As IPS (Indianapolis Public Schools) continued to deal with the economic consequences of its declining student numbers, Washington High School stood out as having the lowest enrollment (1,227 students) of the seven city high schools. As rumors of the possible closing began to spread, reactions came from every quarter. In 1994 the Indianapolis Star's Dick Cady interviewed a number of attendees at Washington High's 12th Annual Reunion (300 attended!) about the possibility of the school closing and summarized their feelings. “Closing Washington High School, as IPS may do," he said, "would be tantamount to grinding into the dirt an entire enclave of the city and the multicultural heritage it represents.” Washington’s former long-time Principal, Cloyd Julian, said: “We’re not just talking about saving Washington High School. We’re talking about saving the Westside.”

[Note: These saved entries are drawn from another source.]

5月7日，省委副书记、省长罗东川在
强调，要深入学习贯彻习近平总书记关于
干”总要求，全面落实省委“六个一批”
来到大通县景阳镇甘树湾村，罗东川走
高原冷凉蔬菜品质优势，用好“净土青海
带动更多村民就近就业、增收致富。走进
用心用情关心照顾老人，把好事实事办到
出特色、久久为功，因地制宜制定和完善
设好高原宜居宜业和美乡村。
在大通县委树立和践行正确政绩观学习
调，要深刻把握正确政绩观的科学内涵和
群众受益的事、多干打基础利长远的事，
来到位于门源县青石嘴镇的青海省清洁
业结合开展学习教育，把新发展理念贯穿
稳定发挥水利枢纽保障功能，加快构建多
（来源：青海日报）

An outspoken pastor of Washington Street Presbyterian Church in Hawthorne, Rev. John Koppitch, represented the feelings of folk in this area when he made an impassioned appeal in the Indianapolis Star to keep the high school open, accusing the city of consistently dealing unfairly with its poorest areas.

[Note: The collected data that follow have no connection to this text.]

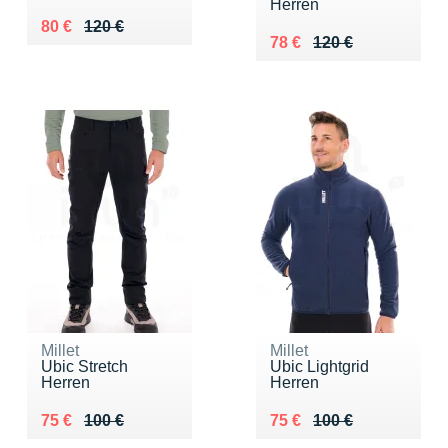
Herren
Au lieu de 120 €
Vendu 80 €
80 €
120 €
Au lieu de 120 €
Vendu 78 €
78 €
120 €
Millet
Millet
Ubic Stretch
Ubic Lightgrid
Herren
Herren
Au lieu de 100 €
Vendu 75 €
Au lieu de 100 €
Vendu 75 €
75 €
100 €
75 €
100 €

I serve a community devastated by the loss of six neighborhood schools. Areas around the empty, boarded-up and deteriorated school buildings are among the worst in the city. In our entire parish area (Haughville, Hawthorne, and Stringtown neighborhoods) only two public schools remain, School #50 [Hawthorne School] and Washington High School. That the most stable residential areas of our parish surround these two schools is no accident. Our neighborhood churches, resident organizations, community centers and development corporations will be hard pressed to overcome the destructive effects of yet another abandoned school building. Further, previous school closings, combined with the busing of our black children to township schools, have effectively eliminated Near-Westside parents from participating in the much-heralded Select Schools program. And now our high school is to be closed as well? To solve racial imbalance problems in township schools, it is our children who are bused all over the county. To solve IPS’ financial woes in the late 1970s, it was our neighborhood elementary schools that were closed. To solve the present financial crisis, it is our high school that is on the chopping block. Why should families of one community suffer the burdens of system-wide problems not just once but over and over again.

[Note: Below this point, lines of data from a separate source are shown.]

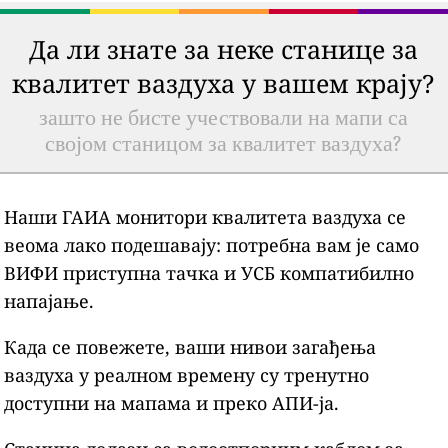
Да ли знате за неке станице за
квалитет ваздуха у вашем крају?
зашто не бисте учествовали на мапи са
својом станицом за квалитет ваздуха?
Наши ГАИА монитори квалитета ваздуха се
веома лако подешавају: потребна вам је само
ВИФИ приступна тачка и УСБ компатибилно
напајање.
Када се повежете, ваши нивои загађења
ваздуха у реалном времену су тренутно
доступни на мапама и преко АПИ-ја.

State Representative Paul Cantwell echoed this sentiment in a brief comment: “This would mean one big hole in the Westside. You might as well close the community.” An IPS board member, Donald Payton, bitterly attacked the closing: “They might as well put a fence around the Westside and call it the Westside industrial park or something.”
Despite local sentiment and demonstrations, the school finally closed in 1995. School #50 (Hawthorne School), the last public school in the Nearwestside, closed two years later! The Director of the Hawthorne Center, Diane Arnold, who had grown up in Hawthorne, attended Hawthorne School and graduated from GWHS, recalled the closings and its immediate impact upon the stability of the community.
They closed all of the schools. So literally we were a community with no public schools whatsoever. All of the children in our neighborhood were bussed out to make the racial balance for other schools . . . We lost lots and lots of people who had the resources to move to Decatur or put their kids in Decatur Schools or moved away into a Township. Lots of people. So it was pretty traumatic.
Arnold continued with a more specific description of the consequences of that closing.
When the high school closed, high school aged kids in the neighborhood stopped going to school! They didn’t make the segue to Northwest [Northwest High School] where they were now supposed to attend because that meant they had to get up and get on the bus stop at 6:30 in the morning. When Washington was open, if they didn’t get up until 8:30 or 9 o’clock or 9:30 they could still walk to Washington and get the majority of their school day in. They just didn’t make that. I would say the dropout rate in this community, in Stringtown and Hawthorne, went as high as 80%. Our kids just stopped going. So we lost people. People moved out if they had the resources to move out. They couldn’t sell their houses so they started renting their houses, which meant that we had more transients; we had more people that weren’t part of that stable fiber of the community. Drop out rate went higher; unemployment rate went higher. Factories had closed. So it really had a very negative impact on our community.
Longstanding residents began to leave. Many single-family properties became rentals."